= Your goal =
Search the material for lines containing the word "совете", and copy each one.

= Entries supplied =
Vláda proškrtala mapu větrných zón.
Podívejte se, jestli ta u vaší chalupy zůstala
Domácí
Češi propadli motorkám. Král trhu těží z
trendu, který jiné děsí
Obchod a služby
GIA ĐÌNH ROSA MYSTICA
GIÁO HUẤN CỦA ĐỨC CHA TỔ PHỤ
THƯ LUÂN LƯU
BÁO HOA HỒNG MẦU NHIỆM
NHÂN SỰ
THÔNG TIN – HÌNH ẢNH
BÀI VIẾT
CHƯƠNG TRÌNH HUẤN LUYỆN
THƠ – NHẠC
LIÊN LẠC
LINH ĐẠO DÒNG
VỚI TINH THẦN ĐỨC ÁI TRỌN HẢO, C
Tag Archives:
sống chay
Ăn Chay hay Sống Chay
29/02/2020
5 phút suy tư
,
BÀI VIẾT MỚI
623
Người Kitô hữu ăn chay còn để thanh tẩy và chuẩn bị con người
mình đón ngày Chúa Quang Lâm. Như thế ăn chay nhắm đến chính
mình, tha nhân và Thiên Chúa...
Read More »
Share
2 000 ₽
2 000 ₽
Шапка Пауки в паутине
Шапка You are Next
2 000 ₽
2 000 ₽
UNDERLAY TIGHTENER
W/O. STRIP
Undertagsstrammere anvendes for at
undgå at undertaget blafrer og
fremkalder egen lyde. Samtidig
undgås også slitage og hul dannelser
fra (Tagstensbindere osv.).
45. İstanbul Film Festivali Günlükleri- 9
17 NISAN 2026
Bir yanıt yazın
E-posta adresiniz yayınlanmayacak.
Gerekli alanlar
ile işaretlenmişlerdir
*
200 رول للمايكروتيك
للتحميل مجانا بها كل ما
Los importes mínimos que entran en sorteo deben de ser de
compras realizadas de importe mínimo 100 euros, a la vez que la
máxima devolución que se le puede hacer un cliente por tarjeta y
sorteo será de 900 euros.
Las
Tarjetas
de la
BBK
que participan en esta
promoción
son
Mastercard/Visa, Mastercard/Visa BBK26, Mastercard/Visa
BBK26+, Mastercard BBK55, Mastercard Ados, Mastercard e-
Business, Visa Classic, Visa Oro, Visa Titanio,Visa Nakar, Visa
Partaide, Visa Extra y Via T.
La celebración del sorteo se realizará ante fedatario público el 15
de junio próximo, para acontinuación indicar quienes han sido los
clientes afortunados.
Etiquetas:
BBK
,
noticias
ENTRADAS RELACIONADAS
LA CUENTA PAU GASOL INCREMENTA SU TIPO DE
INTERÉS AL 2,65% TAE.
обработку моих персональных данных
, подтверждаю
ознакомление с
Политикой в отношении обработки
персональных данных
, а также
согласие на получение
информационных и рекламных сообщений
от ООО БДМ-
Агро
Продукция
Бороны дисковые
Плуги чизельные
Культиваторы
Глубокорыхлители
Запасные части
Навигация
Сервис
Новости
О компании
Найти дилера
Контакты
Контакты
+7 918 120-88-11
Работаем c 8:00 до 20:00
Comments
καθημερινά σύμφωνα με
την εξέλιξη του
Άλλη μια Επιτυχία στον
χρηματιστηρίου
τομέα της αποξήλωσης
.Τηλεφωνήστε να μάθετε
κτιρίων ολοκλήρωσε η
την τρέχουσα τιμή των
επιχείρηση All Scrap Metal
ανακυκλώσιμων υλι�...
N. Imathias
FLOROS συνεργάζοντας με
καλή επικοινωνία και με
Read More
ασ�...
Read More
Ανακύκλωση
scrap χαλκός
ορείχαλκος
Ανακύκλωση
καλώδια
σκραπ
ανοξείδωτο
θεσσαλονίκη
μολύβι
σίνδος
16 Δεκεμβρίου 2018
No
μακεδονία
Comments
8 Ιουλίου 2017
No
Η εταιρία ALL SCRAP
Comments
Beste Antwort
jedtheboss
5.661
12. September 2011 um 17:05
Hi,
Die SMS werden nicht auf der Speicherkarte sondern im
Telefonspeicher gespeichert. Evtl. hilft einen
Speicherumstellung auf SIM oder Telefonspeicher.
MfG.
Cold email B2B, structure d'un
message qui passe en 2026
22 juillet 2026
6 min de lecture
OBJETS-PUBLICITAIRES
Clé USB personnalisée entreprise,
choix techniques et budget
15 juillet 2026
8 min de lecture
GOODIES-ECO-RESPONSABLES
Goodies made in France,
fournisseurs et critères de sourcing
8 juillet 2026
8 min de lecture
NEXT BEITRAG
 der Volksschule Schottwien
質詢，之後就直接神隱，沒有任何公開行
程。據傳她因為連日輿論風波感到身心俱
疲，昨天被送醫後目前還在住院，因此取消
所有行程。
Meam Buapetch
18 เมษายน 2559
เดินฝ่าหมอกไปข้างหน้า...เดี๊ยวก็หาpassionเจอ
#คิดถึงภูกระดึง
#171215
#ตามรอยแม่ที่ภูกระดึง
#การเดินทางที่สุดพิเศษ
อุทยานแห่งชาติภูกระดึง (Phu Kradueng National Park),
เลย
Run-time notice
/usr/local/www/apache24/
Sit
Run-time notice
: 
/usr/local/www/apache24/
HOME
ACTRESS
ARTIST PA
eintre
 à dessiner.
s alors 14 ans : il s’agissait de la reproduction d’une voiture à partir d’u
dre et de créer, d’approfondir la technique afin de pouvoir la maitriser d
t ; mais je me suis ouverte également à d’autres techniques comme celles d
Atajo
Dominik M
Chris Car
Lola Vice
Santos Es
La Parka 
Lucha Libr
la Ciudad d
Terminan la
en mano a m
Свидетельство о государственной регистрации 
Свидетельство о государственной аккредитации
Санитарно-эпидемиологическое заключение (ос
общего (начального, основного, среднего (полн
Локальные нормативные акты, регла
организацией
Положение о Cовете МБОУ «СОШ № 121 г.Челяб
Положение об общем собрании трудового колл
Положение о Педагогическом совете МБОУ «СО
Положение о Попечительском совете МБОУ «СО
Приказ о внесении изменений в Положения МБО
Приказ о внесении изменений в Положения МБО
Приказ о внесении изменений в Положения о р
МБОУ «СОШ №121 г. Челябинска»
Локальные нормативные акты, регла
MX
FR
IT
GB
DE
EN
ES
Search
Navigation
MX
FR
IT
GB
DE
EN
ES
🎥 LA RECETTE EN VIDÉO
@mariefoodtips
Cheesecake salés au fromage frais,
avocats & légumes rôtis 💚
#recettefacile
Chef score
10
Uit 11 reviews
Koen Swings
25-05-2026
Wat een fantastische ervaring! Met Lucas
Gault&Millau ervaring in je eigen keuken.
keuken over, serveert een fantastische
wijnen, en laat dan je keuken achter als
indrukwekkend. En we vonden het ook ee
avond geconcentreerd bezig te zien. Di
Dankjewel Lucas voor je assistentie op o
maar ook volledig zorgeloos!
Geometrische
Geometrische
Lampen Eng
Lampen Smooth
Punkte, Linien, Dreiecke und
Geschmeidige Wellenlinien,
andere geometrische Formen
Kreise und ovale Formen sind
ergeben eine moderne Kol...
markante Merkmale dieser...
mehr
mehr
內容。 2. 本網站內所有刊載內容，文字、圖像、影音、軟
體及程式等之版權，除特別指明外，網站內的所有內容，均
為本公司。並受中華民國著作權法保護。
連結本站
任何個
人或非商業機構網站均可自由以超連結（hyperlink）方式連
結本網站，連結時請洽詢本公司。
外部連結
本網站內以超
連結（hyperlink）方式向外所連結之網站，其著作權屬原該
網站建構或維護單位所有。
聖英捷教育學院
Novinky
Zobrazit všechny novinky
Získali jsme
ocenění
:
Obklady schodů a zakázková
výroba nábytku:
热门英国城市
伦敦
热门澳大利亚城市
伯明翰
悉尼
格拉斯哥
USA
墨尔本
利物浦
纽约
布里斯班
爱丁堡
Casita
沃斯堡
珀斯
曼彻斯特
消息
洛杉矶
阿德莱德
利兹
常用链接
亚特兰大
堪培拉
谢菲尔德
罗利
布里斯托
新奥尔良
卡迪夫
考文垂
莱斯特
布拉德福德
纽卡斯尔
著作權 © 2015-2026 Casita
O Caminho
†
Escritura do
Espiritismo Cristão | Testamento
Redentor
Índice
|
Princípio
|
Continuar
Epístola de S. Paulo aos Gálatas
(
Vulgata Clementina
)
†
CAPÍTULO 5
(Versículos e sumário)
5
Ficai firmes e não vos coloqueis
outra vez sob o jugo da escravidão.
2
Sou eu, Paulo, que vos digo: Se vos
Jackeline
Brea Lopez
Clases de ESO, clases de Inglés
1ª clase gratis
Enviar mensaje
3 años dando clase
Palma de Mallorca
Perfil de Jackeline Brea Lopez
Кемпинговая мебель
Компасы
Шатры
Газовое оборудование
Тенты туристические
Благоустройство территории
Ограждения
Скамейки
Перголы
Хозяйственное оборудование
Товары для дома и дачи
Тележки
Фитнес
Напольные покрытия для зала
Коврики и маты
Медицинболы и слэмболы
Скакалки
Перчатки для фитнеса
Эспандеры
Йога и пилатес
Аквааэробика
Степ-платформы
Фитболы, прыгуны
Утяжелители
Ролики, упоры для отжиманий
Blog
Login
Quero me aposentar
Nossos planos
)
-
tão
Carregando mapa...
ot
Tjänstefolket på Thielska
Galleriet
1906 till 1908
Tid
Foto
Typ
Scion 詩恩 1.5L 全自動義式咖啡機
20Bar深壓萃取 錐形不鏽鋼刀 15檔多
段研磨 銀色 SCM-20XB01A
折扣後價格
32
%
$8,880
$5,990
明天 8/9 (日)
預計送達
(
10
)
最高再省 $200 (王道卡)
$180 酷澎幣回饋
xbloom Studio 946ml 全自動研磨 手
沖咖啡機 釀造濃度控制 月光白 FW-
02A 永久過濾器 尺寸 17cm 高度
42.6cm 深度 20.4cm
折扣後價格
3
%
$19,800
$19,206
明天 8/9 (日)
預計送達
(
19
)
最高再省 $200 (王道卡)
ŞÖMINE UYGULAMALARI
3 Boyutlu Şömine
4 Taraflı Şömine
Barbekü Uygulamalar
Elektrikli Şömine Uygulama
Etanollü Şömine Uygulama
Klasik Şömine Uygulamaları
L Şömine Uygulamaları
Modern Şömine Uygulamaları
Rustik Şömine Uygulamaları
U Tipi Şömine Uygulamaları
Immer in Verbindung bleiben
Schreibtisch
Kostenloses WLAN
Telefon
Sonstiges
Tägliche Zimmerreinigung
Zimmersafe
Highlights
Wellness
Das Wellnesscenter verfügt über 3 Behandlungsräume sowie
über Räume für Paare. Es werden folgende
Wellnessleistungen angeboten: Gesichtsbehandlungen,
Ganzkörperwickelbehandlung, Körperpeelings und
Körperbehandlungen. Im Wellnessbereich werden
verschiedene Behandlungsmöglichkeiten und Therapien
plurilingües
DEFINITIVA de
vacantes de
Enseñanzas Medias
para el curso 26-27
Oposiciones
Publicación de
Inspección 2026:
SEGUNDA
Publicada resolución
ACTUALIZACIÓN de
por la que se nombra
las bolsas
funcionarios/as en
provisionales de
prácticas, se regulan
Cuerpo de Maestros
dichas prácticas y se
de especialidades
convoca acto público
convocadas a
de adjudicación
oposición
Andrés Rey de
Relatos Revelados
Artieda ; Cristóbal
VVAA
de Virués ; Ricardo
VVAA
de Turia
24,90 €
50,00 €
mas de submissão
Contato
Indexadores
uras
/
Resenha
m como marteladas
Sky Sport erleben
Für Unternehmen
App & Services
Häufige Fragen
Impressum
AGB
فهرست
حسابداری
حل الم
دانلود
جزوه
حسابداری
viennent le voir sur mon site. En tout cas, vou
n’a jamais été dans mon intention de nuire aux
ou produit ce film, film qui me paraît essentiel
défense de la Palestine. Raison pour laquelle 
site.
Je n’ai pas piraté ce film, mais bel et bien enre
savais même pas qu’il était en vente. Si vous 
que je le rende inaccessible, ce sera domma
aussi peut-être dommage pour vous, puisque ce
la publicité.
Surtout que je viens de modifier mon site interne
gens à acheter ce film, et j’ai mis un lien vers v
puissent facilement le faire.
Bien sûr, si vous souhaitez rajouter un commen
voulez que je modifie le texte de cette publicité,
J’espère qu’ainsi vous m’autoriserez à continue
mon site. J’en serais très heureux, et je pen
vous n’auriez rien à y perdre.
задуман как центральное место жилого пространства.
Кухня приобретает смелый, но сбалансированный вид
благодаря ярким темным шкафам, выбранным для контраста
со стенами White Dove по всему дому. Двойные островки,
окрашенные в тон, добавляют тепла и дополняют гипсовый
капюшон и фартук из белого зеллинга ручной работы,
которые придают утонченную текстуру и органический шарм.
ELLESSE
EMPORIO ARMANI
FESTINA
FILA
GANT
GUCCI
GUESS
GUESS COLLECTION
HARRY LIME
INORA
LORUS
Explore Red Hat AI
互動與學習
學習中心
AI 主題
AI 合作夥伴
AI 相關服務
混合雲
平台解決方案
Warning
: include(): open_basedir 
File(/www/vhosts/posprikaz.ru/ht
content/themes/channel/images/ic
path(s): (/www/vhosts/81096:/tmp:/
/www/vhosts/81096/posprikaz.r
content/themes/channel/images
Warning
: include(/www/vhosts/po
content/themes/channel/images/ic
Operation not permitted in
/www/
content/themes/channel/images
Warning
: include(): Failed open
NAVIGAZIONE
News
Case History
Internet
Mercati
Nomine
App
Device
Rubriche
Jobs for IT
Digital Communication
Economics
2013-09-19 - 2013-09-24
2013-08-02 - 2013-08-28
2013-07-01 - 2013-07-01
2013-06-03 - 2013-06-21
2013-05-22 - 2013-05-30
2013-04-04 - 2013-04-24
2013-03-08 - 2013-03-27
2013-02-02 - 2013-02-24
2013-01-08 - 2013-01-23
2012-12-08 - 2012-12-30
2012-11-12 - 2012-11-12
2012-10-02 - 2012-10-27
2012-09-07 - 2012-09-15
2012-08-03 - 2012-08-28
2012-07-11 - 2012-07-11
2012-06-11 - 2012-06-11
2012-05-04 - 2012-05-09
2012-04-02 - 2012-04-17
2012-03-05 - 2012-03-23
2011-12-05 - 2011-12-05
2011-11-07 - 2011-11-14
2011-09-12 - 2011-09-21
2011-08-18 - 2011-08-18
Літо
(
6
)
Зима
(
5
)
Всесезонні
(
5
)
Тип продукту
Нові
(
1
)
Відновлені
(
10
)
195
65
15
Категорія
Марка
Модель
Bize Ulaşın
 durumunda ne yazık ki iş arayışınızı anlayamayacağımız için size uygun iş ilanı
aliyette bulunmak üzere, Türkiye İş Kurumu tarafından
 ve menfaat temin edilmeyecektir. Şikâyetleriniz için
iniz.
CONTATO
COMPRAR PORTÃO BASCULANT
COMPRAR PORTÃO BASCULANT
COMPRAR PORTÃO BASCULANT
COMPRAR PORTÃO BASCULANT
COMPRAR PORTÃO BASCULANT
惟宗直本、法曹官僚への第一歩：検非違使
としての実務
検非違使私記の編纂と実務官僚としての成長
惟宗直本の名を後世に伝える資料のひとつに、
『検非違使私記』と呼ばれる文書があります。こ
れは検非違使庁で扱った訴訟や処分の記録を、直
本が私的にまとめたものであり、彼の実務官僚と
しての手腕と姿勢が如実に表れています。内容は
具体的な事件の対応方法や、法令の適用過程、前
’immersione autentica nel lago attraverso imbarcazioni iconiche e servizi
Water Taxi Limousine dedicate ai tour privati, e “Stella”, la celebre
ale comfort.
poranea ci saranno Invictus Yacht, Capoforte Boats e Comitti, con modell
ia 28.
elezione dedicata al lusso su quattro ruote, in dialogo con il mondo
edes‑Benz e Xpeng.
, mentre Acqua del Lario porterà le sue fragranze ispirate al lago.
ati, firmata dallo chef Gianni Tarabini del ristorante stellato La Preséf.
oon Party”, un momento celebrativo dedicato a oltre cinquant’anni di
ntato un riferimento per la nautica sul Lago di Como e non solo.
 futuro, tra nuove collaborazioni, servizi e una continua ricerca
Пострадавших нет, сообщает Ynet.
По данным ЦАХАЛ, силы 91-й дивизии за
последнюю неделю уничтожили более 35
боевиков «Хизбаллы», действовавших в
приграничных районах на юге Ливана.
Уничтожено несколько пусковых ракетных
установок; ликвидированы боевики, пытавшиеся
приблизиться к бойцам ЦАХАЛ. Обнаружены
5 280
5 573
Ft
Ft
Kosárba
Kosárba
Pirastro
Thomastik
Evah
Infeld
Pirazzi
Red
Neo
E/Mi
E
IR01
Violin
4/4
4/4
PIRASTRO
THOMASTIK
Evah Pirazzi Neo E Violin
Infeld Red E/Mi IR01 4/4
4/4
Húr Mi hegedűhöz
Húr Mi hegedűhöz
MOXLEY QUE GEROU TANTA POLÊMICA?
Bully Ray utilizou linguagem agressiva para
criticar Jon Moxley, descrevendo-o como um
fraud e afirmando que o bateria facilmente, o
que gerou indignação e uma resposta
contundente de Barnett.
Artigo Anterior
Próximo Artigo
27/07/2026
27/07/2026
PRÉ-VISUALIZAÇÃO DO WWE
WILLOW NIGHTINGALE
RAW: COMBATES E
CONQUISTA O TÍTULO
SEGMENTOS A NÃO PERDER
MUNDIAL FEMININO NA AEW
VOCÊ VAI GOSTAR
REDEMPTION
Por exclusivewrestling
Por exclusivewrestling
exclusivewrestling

= Exercise response =
Положение о Педагогическом совете МБОУ «СО
Положение о Попечительском совете МБОУ «СО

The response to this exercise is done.